Banyak peperangan terjadi. Di jawa bagian barat, Cirebon bergabung dengan Banten mencoba menaklukan kerajaan Pajajaran yang hindu. Pajajaran dibantu oleh orang-orang Majapahit yang sama agama Hindu.  Sehingga daerah sekitar pesantrean Sheik Siti Jenar tidak nyaman lagi.

Menghadapi keadaan ini Sheik siti jenar berminat untuk memindahkan pesantrennya. Maka beliau mencari daerah untuk dibuat pesantren barunya. Yang dicari adalah daerah pedalaman. Jauh digunung. jauh dari kekacauan perang di jawa barat. Dan yang dicari adalah Jawa tengah.

Kebetulan pada tahun 1490 Masehi, Ki Ageng Pengging, penguasa daerah Pengging ( sekitar Surakarta, Jawa Tengah), yang masih berusia 21 tahun, menawarkan daerah Pengging sebagai tempat baru pesantren beliau.

Sunan kalijaga yang dekat dengan Siti jenar memperingatkan hal ini, karena ki Ageng Pengging adalah keturunan Majapahit langsung dan sedang dalam pengawasan kesultanan Demak. Hal ini berbahaya bagi Sheik Siti Jenar.

Karena dalam silsilah Majapahit, Pengging adalah pewaris sesungguhnya tahta Majapahit, bukan Raden Patah. Walau raden patah itu putra langsung dari raja Majapahit. Jadi jika sampai Demak tahu ada hubungan khusus antara Syeh Siti Jenar dengan Pengging, maka pasti akan dicurigai sedang membangun kembali kerajaan Majapahit.
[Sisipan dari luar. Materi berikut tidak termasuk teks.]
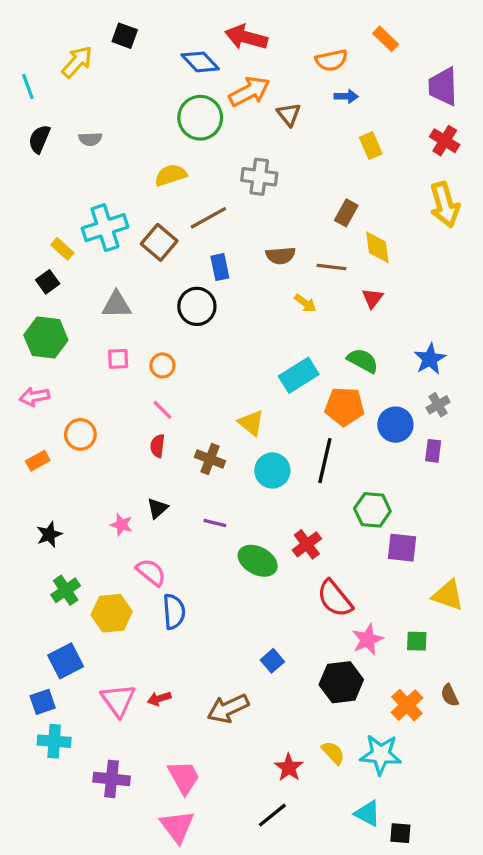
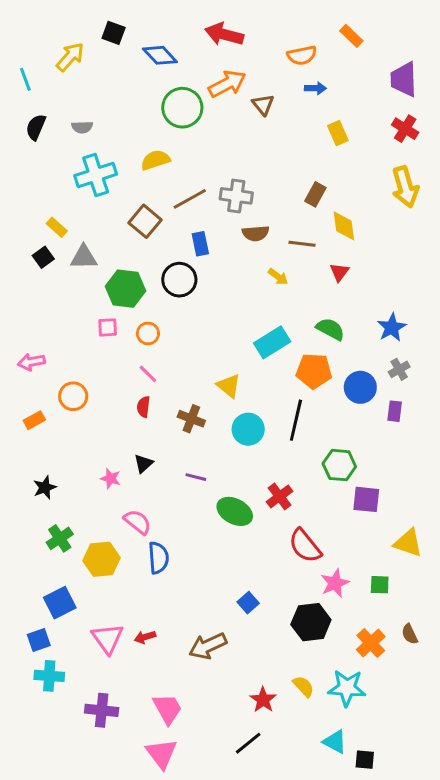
blue diamond: (200, 62) -> (160, 55), moved
gray cross: (259, 177) -> (236, 196), moved
cyan cross: (105, 228) -> (96, 175), moved
gray triangle: (116, 305) -> (84, 257), moved
green hexagon: (46, 338) -> (126, 289), moved

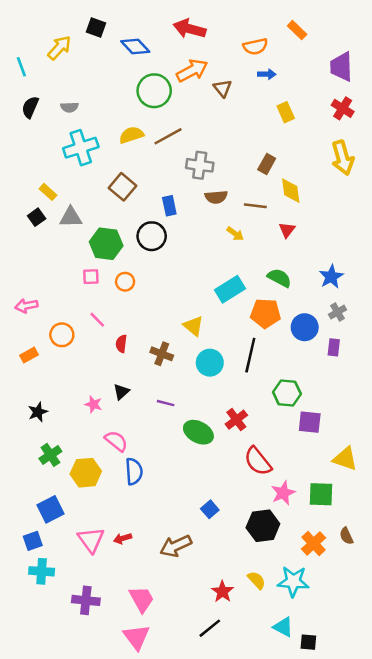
brown line: (190, 199) -> (168, 136), moved
pink line: (148, 374) -> (97, 320), moved
green square: (380, 585) -> (321, 494), size x1.5

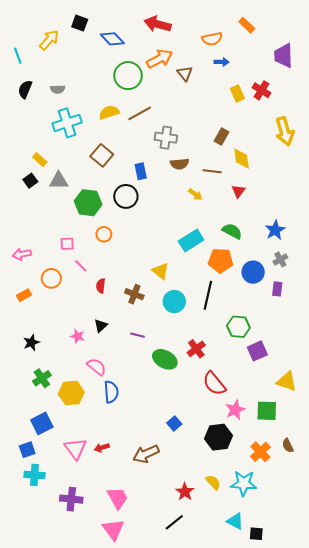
red cross: (343, 108) -> (262, 90), moved
pink square: (91, 277) -> (67, 244), moved
purple square: (310, 422) -> (257, 351), turned -30

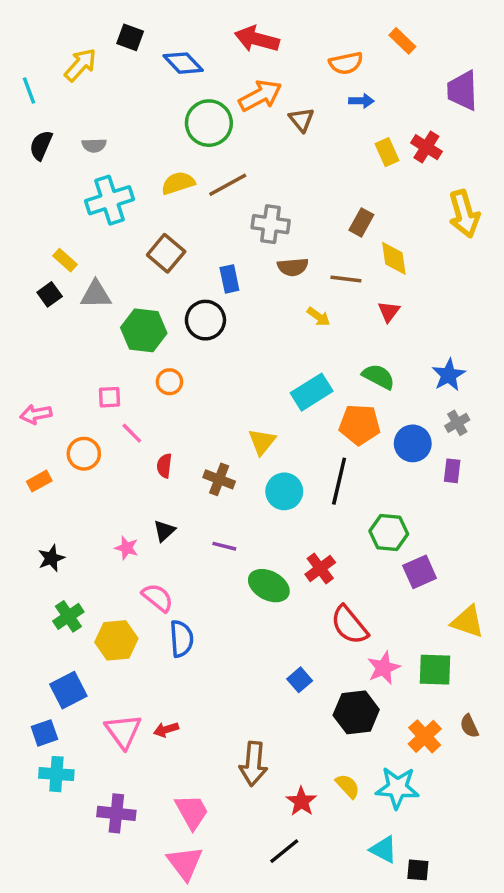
yellow triangle: (161, 271) -> (262, 442), turned 30
blue square: (174, 423) -> (300, 680), moved
brown arrow: (146, 454) -> (253, 764), moved, turned -60

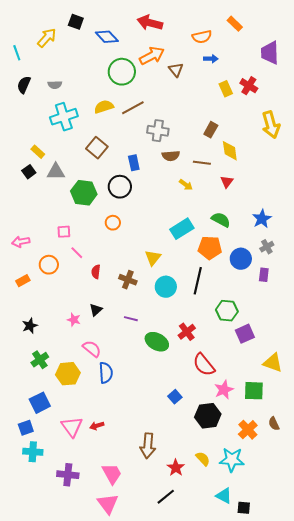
orange circle: (169, 382) -> (113, 223), moved

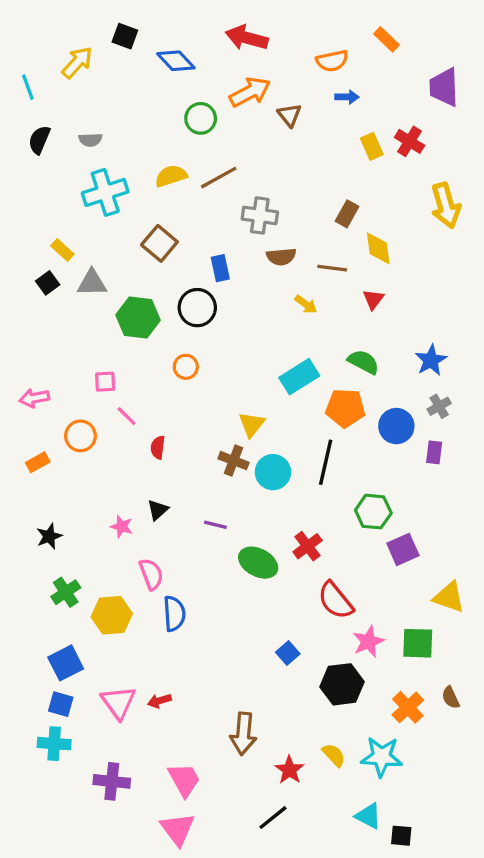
green circle: (122, 72) -> (201, 118), size x0.7
brown cross: (128, 280) -> (233, 461), moved
pink semicircle: (92, 349) -> (151, 574), turned 30
blue square: (26, 428) -> (61, 704), moved, turned 35

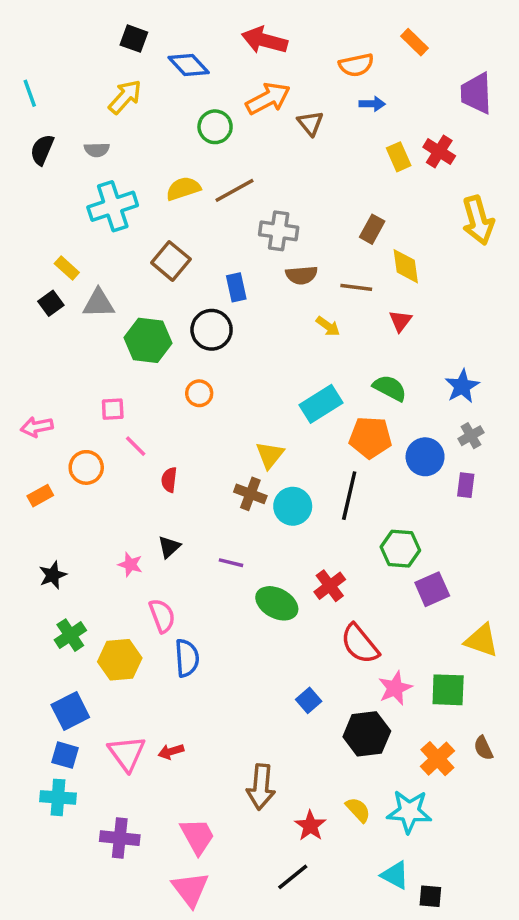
yellow arrow: (77, 62) -> (125, 97), moved

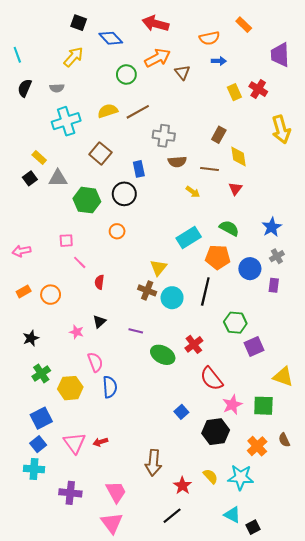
orange circle: (86, 467) -> (51, 295), moved
blue square: (65, 755) -> (38, 444), turned 35
black square: (430, 896) -> (253, 527), turned -32

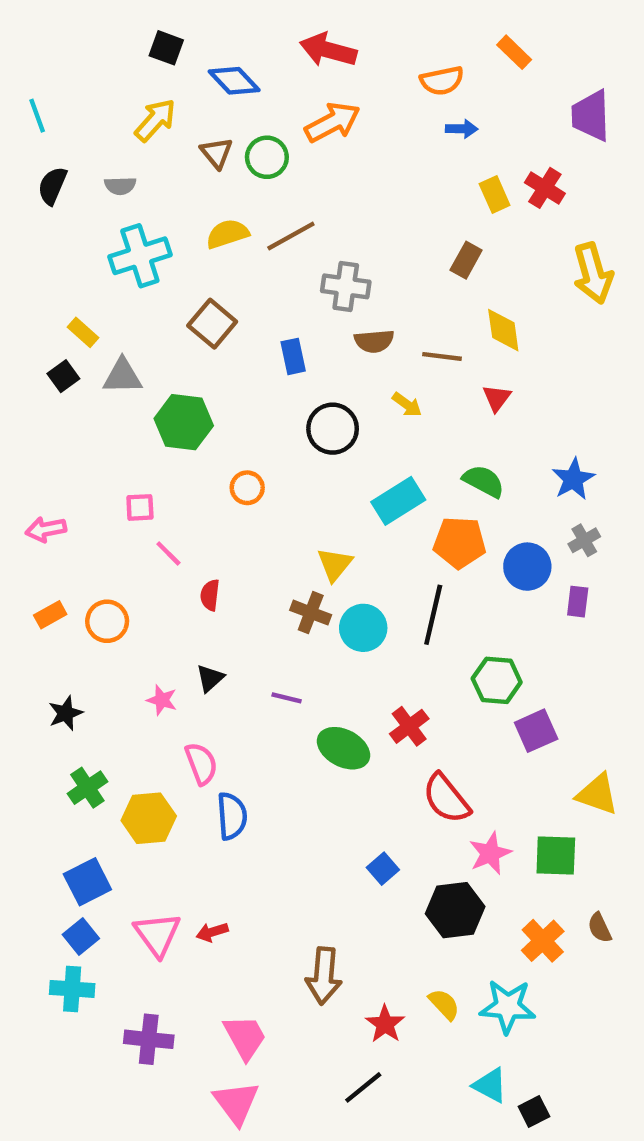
brown triangle: (182, 72) -> (217, 153), moved
brown rectangle: (219, 135) -> (466, 260), moved
black circle: (124, 194) -> (333, 429), moved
Namun sheik siti jenar ternyata sudah terlalu dekat dengan ki Ageng Pengging.

Dan kisahnya tercatat dalam Pupuh (Bait-Bait) Tembang Jawa seperti dibawah ini :

Satedhaking Majalengka,
Kalawan dharahing Pengging,
Keh prapta apuruhita,
Mangalap kawruh sejati,
Nenggih Ki Ageng Tingkir,
Kalawan Pangeran Panggung,
Buyut Ngerang Ing Betah,
Lawan Ki Ageng Pengging,
Samya tunggil paguron mring Siti Jenar.


Seluruh keturunan Majalengka ( Majapahit ),
Termasuk keturunan dari Pengging,
Banyak yang terpikat oleh beliau,
Datang menimba ilmu pengetahuan sejati,
Seperti Ki Ageng Tingkir,
Juga Pangeran Panggung,
Buyut Ngerang dari daerah Butuh,
serta Ki Ageng Pengging,
Menjadi satu paham dengan beliau.

Syeh Siti Jenar yang memang tidak peduli peta politik Jawa saat itu.  Syeh Siti Jenar tak segan-segan mengajak Ki Ageng Pengging berdiskusi masalah ’spiritual’.  Walau mereka berbeda agama namun keduanya sudah sama-sama yakin dengan  agamanya masing-masing. Hubungan mereka sudah mirip ayah dan anak.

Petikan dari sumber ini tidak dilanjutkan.